Havana, August 6 (RHC)-- Cuban experts evaluated in Havana the possibilities of boosting the capacity of the Central Agricultural Health Laboratories Unit to diagnose and deal with zoonotic diseases and food safety with the use of nuclear techniques.

Gladys López Bejerano, president of the Agency of Nuclear Energy and Advanced Technologies -AENTA-; and Yolanda John Pérez, technical director of the Central Laboratories Unit of Agricultural Health -ULCSA-, of the Ministry of Agriculture, led the meeting to analyze the technical cooperation between the two institutions.

The Cuban Network of Nuclear Communicators -REDNUC-, also informed that the specialists of the two sectors took into account the opportunities for collaboration offered by the International Atomic Energy Agency.

The latter would be, he added, through the National Program Framework for cooperation with Cuba, and in the Regional Cooperation Agreement for the Promotion of Nuclear Science and Technology in Latin America and the Caribbean -ARCAL.

The Central Agricultural Health Laboratories Unit is attached to the central body of the Ministry of Agriculture and its mission is to coordinate and control the work of the network of central laboratories and the corresponding scientific-technological services.

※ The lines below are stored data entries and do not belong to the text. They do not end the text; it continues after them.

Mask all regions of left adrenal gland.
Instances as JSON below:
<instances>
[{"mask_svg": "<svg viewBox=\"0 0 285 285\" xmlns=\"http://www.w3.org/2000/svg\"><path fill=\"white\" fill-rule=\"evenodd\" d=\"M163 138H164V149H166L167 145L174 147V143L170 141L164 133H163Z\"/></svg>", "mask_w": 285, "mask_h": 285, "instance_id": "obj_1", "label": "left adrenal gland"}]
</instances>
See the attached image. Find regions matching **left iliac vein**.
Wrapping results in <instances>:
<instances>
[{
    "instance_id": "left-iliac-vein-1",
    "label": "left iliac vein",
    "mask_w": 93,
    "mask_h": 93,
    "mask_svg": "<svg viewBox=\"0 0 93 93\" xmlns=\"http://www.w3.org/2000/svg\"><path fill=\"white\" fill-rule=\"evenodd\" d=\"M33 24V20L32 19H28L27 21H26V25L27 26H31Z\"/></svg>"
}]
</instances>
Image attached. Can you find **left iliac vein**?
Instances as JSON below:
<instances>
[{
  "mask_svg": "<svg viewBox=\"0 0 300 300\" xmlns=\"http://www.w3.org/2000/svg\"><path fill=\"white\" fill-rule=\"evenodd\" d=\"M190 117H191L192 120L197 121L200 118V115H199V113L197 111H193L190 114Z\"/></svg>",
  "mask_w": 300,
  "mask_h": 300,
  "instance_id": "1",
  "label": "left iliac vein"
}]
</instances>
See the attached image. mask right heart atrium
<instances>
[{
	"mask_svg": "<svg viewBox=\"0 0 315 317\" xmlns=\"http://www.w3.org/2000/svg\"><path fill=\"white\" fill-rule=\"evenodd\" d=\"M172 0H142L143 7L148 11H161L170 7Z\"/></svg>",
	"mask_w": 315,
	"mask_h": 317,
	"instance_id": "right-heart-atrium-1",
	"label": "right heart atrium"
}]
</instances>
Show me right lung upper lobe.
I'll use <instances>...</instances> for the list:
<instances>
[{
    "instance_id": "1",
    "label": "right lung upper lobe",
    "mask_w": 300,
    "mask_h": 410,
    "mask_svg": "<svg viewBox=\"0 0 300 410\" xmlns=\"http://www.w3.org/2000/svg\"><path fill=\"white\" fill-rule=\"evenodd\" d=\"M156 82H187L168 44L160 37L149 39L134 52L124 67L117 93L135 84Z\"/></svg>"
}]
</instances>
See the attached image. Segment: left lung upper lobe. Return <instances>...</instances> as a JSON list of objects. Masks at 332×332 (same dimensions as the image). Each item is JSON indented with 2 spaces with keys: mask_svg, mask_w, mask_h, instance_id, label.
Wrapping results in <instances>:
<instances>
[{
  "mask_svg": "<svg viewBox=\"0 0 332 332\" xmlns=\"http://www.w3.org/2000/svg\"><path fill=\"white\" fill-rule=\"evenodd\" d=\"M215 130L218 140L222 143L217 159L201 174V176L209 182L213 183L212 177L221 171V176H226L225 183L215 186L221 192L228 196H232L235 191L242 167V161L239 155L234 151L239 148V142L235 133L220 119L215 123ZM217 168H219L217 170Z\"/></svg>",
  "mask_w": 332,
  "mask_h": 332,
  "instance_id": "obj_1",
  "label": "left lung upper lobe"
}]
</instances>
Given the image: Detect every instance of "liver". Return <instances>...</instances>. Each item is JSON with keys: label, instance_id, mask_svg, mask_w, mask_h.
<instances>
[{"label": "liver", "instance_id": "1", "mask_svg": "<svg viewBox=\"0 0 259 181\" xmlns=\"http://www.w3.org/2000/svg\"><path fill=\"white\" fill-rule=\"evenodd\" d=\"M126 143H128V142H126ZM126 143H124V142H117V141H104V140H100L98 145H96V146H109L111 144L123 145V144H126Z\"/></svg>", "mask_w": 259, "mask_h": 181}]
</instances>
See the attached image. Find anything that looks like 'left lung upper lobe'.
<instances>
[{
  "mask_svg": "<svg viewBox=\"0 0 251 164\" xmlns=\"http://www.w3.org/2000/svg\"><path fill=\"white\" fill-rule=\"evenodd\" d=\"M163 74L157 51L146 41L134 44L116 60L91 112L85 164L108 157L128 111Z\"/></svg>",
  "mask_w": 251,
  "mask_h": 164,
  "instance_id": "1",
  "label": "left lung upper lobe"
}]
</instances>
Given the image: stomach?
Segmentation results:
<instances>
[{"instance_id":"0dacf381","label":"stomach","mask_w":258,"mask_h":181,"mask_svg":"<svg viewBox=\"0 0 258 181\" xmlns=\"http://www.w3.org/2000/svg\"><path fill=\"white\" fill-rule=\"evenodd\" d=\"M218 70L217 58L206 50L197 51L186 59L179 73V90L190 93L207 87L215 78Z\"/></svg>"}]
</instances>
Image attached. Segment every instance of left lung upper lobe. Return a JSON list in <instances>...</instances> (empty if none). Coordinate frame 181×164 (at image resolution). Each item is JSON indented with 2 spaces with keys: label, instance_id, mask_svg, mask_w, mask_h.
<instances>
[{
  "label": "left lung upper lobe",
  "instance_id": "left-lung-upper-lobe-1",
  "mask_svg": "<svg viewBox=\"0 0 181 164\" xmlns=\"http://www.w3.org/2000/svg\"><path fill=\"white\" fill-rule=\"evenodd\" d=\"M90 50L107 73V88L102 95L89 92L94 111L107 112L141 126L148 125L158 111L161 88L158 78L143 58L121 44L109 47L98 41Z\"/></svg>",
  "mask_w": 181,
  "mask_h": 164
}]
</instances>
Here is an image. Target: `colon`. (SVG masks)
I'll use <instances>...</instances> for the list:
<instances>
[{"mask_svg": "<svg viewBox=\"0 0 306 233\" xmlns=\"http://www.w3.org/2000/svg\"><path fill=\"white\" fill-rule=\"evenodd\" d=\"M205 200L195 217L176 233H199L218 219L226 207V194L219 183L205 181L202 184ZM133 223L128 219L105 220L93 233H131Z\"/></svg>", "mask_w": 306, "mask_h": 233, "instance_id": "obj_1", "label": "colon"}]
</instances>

In general, it has 21 facilities, including the National Laboratories for Food Hygiene, Veterinary Diagnostics and Parasitology; the State Control Laboratory; the Reference Laboratory for Beekeeping Research and Health; and the Central Laboratory for Plant Quarantine, in addition to all the territorial and provincial Animal Health Laboratories, and the only municipal laboratory located on the Isle of Youth.

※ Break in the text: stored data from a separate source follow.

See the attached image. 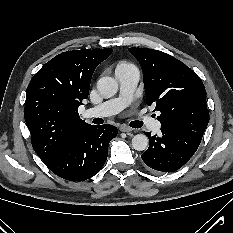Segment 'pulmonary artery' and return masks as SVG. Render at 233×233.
<instances>
[{
  "instance_id": "obj_1",
  "label": "pulmonary artery",
  "mask_w": 233,
  "mask_h": 233,
  "mask_svg": "<svg viewBox=\"0 0 233 233\" xmlns=\"http://www.w3.org/2000/svg\"><path fill=\"white\" fill-rule=\"evenodd\" d=\"M115 75L120 86L119 95L116 98L85 110L83 113L84 118L91 119L115 115L133 100L134 92L139 81L138 70L133 66L119 68L116 69ZM142 122L153 132H158L161 128L160 122L150 117H144Z\"/></svg>"
}]
</instances>
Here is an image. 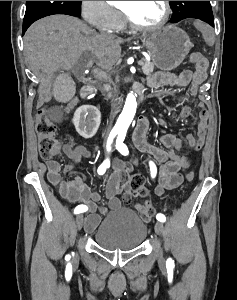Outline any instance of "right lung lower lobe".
<instances>
[{"instance_id": "98d812e1", "label": "right lung lower lobe", "mask_w": 237, "mask_h": 300, "mask_svg": "<svg viewBox=\"0 0 237 300\" xmlns=\"http://www.w3.org/2000/svg\"><path fill=\"white\" fill-rule=\"evenodd\" d=\"M66 15L75 16L74 14H66ZM32 23H33V22H32ZM32 23H23V34L25 33V31L28 29V27H29Z\"/></svg>"}]
</instances>
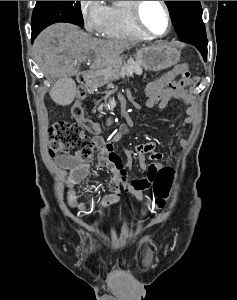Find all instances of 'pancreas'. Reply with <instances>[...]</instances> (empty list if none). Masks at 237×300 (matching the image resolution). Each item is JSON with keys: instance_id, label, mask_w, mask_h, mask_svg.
Masks as SVG:
<instances>
[{"instance_id": "cf45deb5", "label": "pancreas", "mask_w": 237, "mask_h": 300, "mask_svg": "<svg viewBox=\"0 0 237 300\" xmlns=\"http://www.w3.org/2000/svg\"><path fill=\"white\" fill-rule=\"evenodd\" d=\"M131 73H140V75L142 73L140 63H137L134 59H128L124 67H121L119 75L124 79V77H131ZM111 81H114V79H111ZM109 87H112V83H108L107 89H109ZM104 107L106 111H113L114 107H116L115 99H109L107 105H104Z\"/></svg>"}]
</instances>
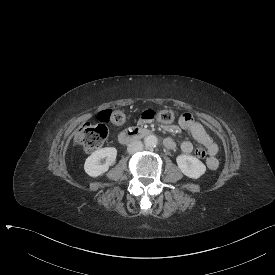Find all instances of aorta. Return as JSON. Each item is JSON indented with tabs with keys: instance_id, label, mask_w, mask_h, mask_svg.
<instances>
[{
	"instance_id": "obj_1",
	"label": "aorta",
	"mask_w": 275,
	"mask_h": 275,
	"mask_svg": "<svg viewBox=\"0 0 275 275\" xmlns=\"http://www.w3.org/2000/svg\"><path fill=\"white\" fill-rule=\"evenodd\" d=\"M144 144L146 147L152 148L157 145V139L154 135H148L144 137Z\"/></svg>"
}]
</instances>
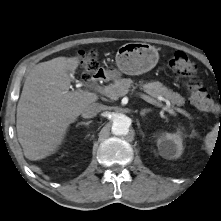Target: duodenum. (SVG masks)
Instances as JSON below:
<instances>
[{"instance_id":"1","label":"duodenum","mask_w":221,"mask_h":221,"mask_svg":"<svg viewBox=\"0 0 221 221\" xmlns=\"http://www.w3.org/2000/svg\"><path fill=\"white\" fill-rule=\"evenodd\" d=\"M93 79L96 82L105 81L107 79V73L104 70H98L93 74Z\"/></svg>"}]
</instances>
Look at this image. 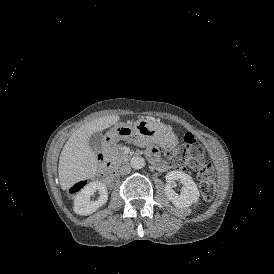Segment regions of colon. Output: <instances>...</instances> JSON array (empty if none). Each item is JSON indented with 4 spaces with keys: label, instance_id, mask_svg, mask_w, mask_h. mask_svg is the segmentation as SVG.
Returning <instances> with one entry per match:
<instances>
[{
    "label": "colon",
    "instance_id": "colon-1",
    "mask_svg": "<svg viewBox=\"0 0 274 274\" xmlns=\"http://www.w3.org/2000/svg\"><path fill=\"white\" fill-rule=\"evenodd\" d=\"M204 147L197 140L191 143H184L176 149L166 152L175 168L184 166L195 168L200 181L201 195L205 200H211L215 195V175L213 167L204 160ZM89 183L83 180H71L68 192L75 194L79 189H88Z\"/></svg>",
    "mask_w": 274,
    "mask_h": 274
}]
</instances>
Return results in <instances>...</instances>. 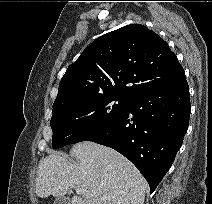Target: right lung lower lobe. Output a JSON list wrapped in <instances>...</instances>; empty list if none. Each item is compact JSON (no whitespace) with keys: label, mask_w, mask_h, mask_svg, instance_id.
Wrapping results in <instances>:
<instances>
[{"label":"right lung lower lobe","mask_w":212,"mask_h":204,"mask_svg":"<svg viewBox=\"0 0 212 204\" xmlns=\"http://www.w3.org/2000/svg\"><path fill=\"white\" fill-rule=\"evenodd\" d=\"M189 116V87L183 74L164 86L131 95L123 114L86 141L111 147L128 158L152 193L182 145Z\"/></svg>","instance_id":"right-lung-lower-lobe-1"}]
</instances>
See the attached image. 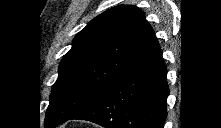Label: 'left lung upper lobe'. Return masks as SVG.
Listing matches in <instances>:
<instances>
[{
    "label": "left lung upper lobe",
    "instance_id": "left-lung-upper-lobe-1",
    "mask_svg": "<svg viewBox=\"0 0 221 128\" xmlns=\"http://www.w3.org/2000/svg\"><path fill=\"white\" fill-rule=\"evenodd\" d=\"M157 43L142 11L132 5L113 7L94 18L60 63L45 126L66 122L101 98Z\"/></svg>",
    "mask_w": 221,
    "mask_h": 128
}]
</instances>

RECNUD highlighted the importance of the fact that the official laboratories of 17 countries of the region presented the Data Exchange Committee of the Analytical Network of Latin America and the Caribbean to guarantee food safety in national and regional markets and facilitate the international trade of food products.

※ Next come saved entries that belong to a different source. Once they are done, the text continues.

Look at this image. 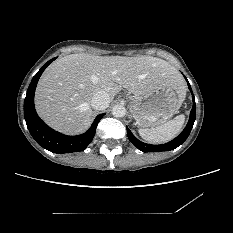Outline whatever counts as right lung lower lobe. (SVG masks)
Masks as SVG:
<instances>
[{"mask_svg": "<svg viewBox=\"0 0 233 233\" xmlns=\"http://www.w3.org/2000/svg\"><path fill=\"white\" fill-rule=\"evenodd\" d=\"M56 58L49 60L33 77L24 101V118L30 134L43 148L53 153H71L85 150L92 141L96 127L105 114H99L88 131L77 136H67L48 127L37 115L34 94L40 76Z\"/></svg>", "mask_w": 233, "mask_h": 233, "instance_id": "obj_1", "label": "right lung lower lobe"}]
</instances>
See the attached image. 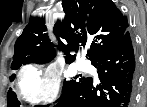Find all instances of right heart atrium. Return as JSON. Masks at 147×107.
<instances>
[{
    "instance_id": "right-heart-atrium-1",
    "label": "right heart atrium",
    "mask_w": 147,
    "mask_h": 107,
    "mask_svg": "<svg viewBox=\"0 0 147 107\" xmlns=\"http://www.w3.org/2000/svg\"><path fill=\"white\" fill-rule=\"evenodd\" d=\"M60 91V78L54 66L43 70L28 67L19 77V92L23 99L30 104L50 103Z\"/></svg>"
}]
</instances>
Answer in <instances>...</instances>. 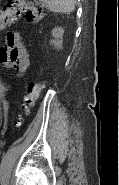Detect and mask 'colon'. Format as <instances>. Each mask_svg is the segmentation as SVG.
I'll list each match as a JSON object with an SVG mask.
<instances>
[{
    "label": "colon",
    "mask_w": 119,
    "mask_h": 185,
    "mask_svg": "<svg viewBox=\"0 0 119 185\" xmlns=\"http://www.w3.org/2000/svg\"><path fill=\"white\" fill-rule=\"evenodd\" d=\"M22 15H24L29 21H35L41 17L42 12L33 6L28 5L25 0H8L6 6L1 12V28H5L10 25ZM41 90L42 85L39 83H30L28 85L27 95L23 105L24 114L17 122V126L22 125L24 118L30 113V110L39 98Z\"/></svg>",
    "instance_id": "colon-1"
}]
</instances>
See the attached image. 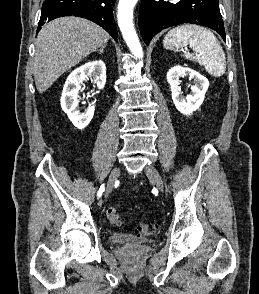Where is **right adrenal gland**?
<instances>
[{"label":"right adrenal gland","mask_w":259,"mask_h":294,"mask_svg":"<svg viewBox=\"0 0 259 294\" xmlns=\"http://www.w3.org/2000/svg\"><path fill=\"white\" fill-rule=\"evenodd\" d=\"M106 47V45L102 46L99 50H97L100 54L104 53V48Z\"/></svg>","instance_id":"2a0ac1e0"}]
</instances>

The Committee is an initiative of the United Nations Food and Agriculture Organization-IAEA Joint Centre for Nuclear Techniques in Food and Agriculture, based in Vienna, Austria, and is part of an ARCAL project to strengthen regional collaboration among its facilities and address food safety.

Representatives from Argentina, Belize, Bolivia, Brazil, Chile, Colombia, Costa Rica, Cuba, Dominican Republic, Ecuador, Honduras, Mexico, Nicaragua, Panama, Paraguay, Peru and Venezuela agreed in their statement on their intention to collaborate closely in the exchange of quality analytical data to improve risk assessment within the framework of the Committee.

The Data Exchange Committee will contribute to the availability of high quality data on chemical contaminants in food that will allow risk analysis and scientific evidence for decision-making based on reliable information.

Cuba's representatives to the Committee are Marieta S. Rivera Corona, technical manager of the National Food Hygiene Laboratory of the ULCSA; and Isis Fernández Gómez, head of the Environmental Radiological Surveillance Laboratory of the Center for Radiation Protection and Hygiene, belonging to AENTA.